Saved entries:

┄┄┄┄┄┄

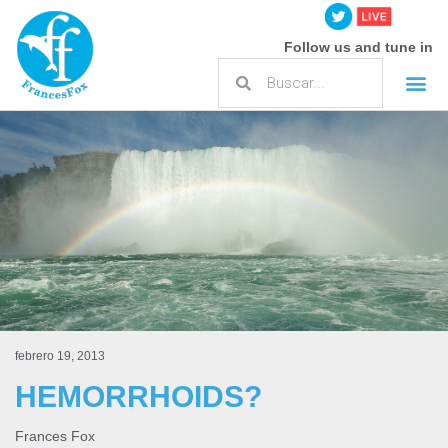
Follow us and tune in
febrero 19, 2013
HEMORRHOIDS?
Frances Fox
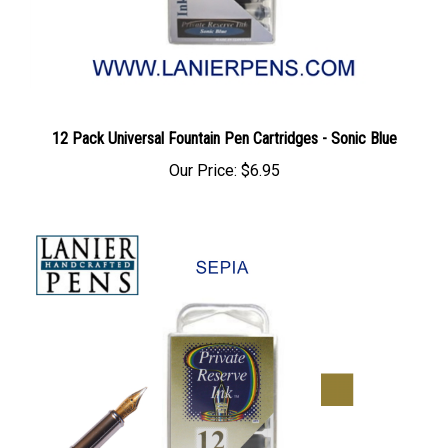
12 Pack Universal Fountain Pen Cartridges - Sonic Blue
Our Price:
$6.95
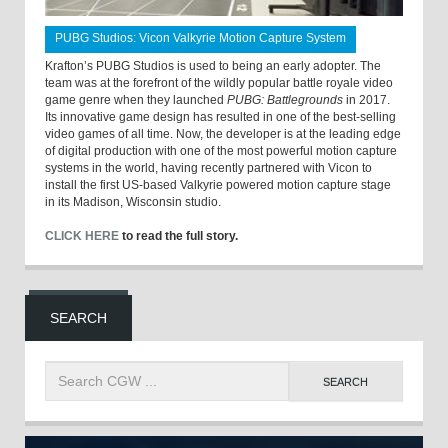
PUBG Studios: Vicon Valkyrie Motion Capture System
Krafton’s PUBG Studios is used to being an early adopter. The
team was at the forefront of the wildly popular battle royale video
game genre when they launched
PUBG: Battlegrounds
in 2017.
Its innovative game design has resulted in one of the best-selling
video games of all time. Now, the developer is at the leading edge
of digital production with one of the most powerful motion capture
systems in the world, having recently partnered with Vicon to
install the first US-based Valkyrie powered motion capture stage
in its Madison, Wisconsin studio.
CLICK HERE
to read the full story.
SEARCH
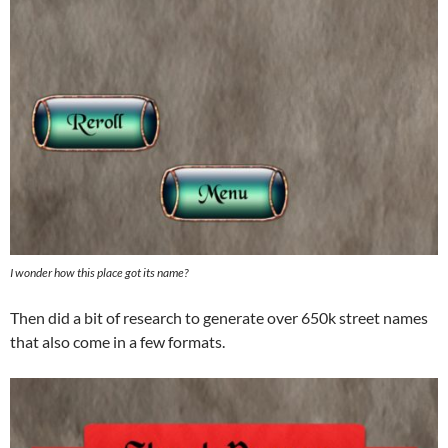
I wonder how this place got its name?
Then did a bit of research to generate over 650k street names
that also come in a few formats.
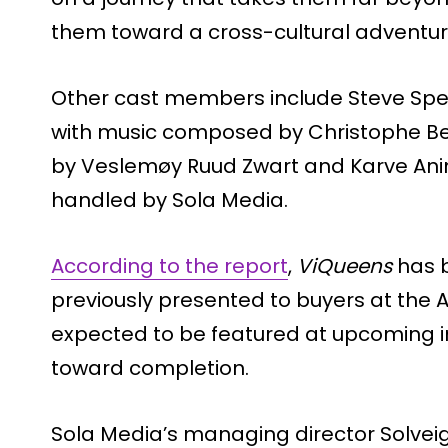
them toward a cross-cultural adventur
Other cast members include Steve Speir
with music composed by Christophe Bec
by Veslemøy Ruud Zwart and Karve Anima
handled by Sola Media.
According to the report
,
ViQueens
has b
previously presented to buyers at the A
expected to be featured at upcoming i
toward completion.
Sola Media’s managing director Solvei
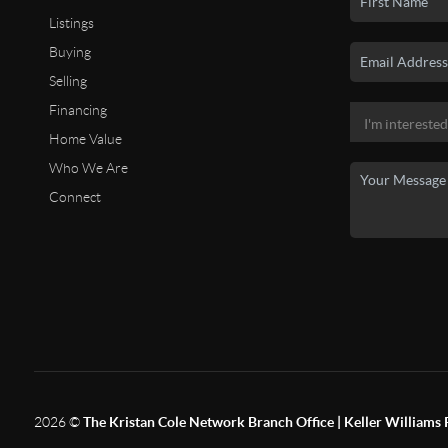
Listings
Buying
Selling
Financing
Home Value
Who We Are
Connect
2026
©
The Kristan Cole Network Branch Office | Keller Williams 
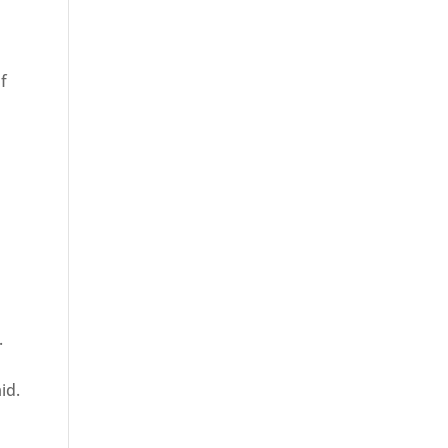
f
.
id.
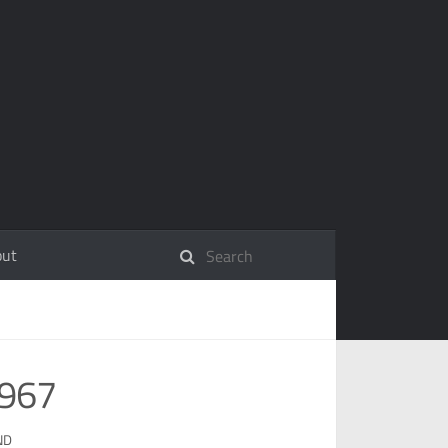
out
1967
ND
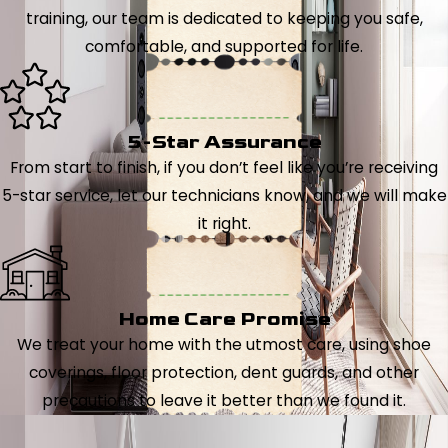
training, our team is dedicated to keeping you safe,
comfortable, and supported for life.
5-Star Assurance
From start to finish, if you don’t feel like you’re receiving
5-star service, let our technicians know, and we will make
it right.
Home Care Promise
We treat your home with the utmost care, using shoe
coverings, floor protection, dent guards, and other
precautions to leave it better than we found it.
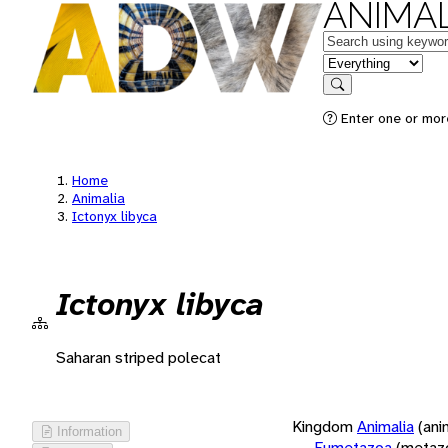
ANIMAL
Keywords
in feature
Search
Enter one or more
Home
Animalia
Ictonyx libyca
Ictonyx libyca
Saharan striped polecat
Kingdom
Animalia
(ani
Information
Eumetazoa
(metaz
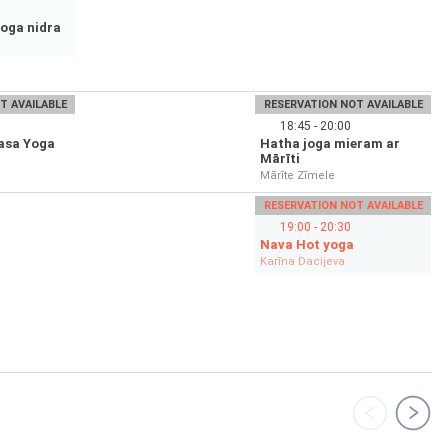
oga nidra
T AVAILABLE
RESERVATION NOT AVAILABLE
18:45 - 20:00
asa Yoga
Hatha joga mieram ar
Mārīti
Mārīte Zīmele
RESERVATION NOT AVAILABLE
19:00 - 20:30
Nava Hot yoga
Karīna Dacijeva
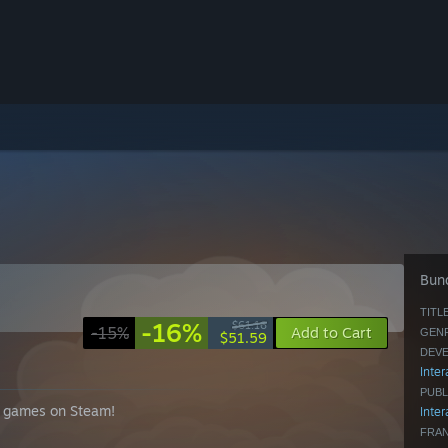
Bund
TITLE
-16%
$61.16
-15%
Add to Cart
GENR
$51.59
DEVE
Inter
PUBL
ar games on Steam!
Inter
FRAN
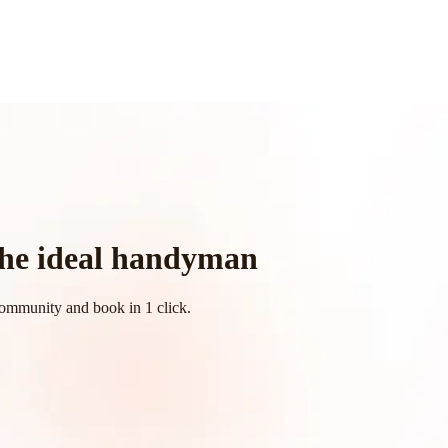
 the ideal handyman
community and book in 1 click.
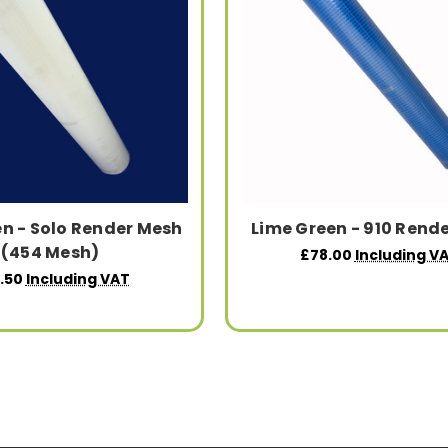
n - Solo Render Mesh
Lime Green - 910 Rend
(454 Mesh)
£78.00
Including V
.50
Including VAT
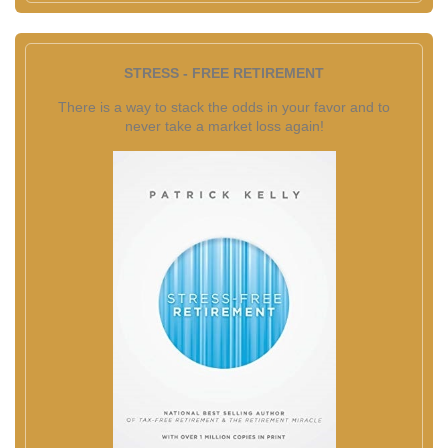
STRESS - FREE RETIREMENT
There is a way to stack the odds in your favor and to
never take a market loss again!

┄┄┄┄┄┄

> _Instructions for the task_: Tally the lines of the records holding the word "with", then give only the resulting number.

> _Reply to the task_: 4